After isolating the T-PAS structures contained in our ontology, we proceeded to manually select the sentences for the corpus. We removed those with a Noun as an Object and preferred those with a linear order (the Object following the Noun). In our pursuit of a more extensive and diverse dataset, especially concerning the variety of Objects, we also conducted searches in the whole It-Wac reduced corpus through the Sketch Engine online platform (Kilgarriff et al., 2014). Eventually, 40 sentences were selected for each verb. The resulting 1200 sentences are divided into the two datasets, each containing 600 sentences, as illustrated in Table 3.

5. Annotation

The annotation process was handled differently for the IMPLICIT and the EXPLICIT dataset.

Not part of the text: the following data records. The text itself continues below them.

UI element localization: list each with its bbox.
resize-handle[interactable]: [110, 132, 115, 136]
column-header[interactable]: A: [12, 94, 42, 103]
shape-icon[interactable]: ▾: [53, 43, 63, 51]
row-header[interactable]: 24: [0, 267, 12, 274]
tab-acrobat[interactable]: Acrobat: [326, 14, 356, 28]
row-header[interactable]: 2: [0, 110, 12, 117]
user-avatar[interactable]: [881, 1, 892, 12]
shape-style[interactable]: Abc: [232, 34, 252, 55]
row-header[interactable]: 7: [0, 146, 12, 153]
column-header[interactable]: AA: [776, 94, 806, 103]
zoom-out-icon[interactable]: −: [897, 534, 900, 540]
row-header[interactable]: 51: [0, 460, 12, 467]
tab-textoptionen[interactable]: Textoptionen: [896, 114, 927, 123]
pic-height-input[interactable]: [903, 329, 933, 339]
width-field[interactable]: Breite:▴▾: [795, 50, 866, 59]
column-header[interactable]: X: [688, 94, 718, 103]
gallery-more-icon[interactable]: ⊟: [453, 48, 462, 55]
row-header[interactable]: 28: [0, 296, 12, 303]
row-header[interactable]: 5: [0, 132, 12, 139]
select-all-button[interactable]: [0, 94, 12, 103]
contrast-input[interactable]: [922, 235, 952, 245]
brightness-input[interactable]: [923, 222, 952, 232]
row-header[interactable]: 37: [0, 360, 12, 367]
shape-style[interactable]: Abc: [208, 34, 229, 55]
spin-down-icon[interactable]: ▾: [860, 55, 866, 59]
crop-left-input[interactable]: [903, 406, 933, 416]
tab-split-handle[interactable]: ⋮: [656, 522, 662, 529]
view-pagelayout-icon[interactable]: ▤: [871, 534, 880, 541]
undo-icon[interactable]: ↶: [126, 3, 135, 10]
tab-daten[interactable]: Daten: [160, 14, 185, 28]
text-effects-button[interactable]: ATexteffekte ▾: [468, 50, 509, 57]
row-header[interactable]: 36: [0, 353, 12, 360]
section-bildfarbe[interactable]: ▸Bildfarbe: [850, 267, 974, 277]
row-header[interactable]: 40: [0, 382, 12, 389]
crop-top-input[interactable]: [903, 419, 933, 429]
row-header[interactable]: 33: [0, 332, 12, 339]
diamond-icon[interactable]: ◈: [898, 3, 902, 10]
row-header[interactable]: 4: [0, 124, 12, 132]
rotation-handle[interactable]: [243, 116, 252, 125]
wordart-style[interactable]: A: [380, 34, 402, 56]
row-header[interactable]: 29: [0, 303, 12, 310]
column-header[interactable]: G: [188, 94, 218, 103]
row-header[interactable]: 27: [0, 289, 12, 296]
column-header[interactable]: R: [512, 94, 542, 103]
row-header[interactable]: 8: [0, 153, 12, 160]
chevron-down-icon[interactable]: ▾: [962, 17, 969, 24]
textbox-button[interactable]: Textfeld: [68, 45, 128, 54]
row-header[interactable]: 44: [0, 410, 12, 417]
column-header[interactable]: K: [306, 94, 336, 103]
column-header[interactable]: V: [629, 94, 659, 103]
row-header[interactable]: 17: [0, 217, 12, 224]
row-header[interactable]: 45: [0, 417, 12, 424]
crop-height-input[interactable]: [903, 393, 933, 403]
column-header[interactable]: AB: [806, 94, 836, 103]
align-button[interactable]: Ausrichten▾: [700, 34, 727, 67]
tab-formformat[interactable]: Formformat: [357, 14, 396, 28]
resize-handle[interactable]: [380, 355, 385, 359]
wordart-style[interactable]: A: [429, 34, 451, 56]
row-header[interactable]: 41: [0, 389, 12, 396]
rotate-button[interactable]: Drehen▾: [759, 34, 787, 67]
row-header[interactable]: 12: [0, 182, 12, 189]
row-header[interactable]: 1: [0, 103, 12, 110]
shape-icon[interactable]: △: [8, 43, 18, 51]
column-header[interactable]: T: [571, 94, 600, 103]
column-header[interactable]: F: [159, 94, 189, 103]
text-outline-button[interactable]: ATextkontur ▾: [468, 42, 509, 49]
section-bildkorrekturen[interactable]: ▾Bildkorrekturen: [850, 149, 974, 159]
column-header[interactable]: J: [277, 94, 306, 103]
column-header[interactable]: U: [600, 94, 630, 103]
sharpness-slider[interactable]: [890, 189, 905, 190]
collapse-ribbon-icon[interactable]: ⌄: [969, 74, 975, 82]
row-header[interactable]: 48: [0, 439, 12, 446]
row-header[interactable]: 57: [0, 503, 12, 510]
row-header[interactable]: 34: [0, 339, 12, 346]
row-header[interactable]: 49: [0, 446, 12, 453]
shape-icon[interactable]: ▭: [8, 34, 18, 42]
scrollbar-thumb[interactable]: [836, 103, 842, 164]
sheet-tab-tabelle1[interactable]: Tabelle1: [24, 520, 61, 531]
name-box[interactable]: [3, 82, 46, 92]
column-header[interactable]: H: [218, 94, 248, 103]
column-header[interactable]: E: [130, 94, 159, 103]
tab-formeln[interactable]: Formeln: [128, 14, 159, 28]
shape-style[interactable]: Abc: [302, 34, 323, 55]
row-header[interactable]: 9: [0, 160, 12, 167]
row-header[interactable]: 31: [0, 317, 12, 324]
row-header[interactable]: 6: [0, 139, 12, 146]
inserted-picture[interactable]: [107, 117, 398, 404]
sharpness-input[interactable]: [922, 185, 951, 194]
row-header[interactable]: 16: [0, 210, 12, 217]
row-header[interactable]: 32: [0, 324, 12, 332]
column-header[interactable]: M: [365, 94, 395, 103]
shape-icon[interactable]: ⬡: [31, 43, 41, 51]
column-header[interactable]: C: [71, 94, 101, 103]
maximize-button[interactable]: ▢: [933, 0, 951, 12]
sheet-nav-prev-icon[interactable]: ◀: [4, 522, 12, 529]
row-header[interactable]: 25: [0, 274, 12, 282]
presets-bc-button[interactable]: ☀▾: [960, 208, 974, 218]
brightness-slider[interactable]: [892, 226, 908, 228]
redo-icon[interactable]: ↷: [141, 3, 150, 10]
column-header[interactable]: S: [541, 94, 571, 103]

In the IMPLICIT dataset, the token [MASK] was manually inserted after the verb or the adverbial modifier, in order to signal the position to be filled by the model. However, we've observed that when the model encounters only one masked word, it tends to generate either mass Nouns or plural Nouns due to the lack of a Determiner. This presents a significant limitation in the evaluation process. The chosen approach involves the following steps: 1. Initially, annotate two [MASK] tokens to indicate the positions of the Determiner and the Noun. 2. Instruct the model to first look for a Noun for the second position. (3) If a Noun is not generated, proceed to search for a Determiner. (4) Generate a new sentence containing that Determiner, which will later be filled with a Noun.

As a following step in the annotation of the IMPLICIT dataset, the GS word constituting the optimal Object’s head was manually inserted on the basis of the pragmatic context and the strength of the possible collocations. This value, achieved using the LogDice metric, can be obtained by querying Sketch Engine on the ItTenTen20 Italian corpus1, as shown in Figure 2.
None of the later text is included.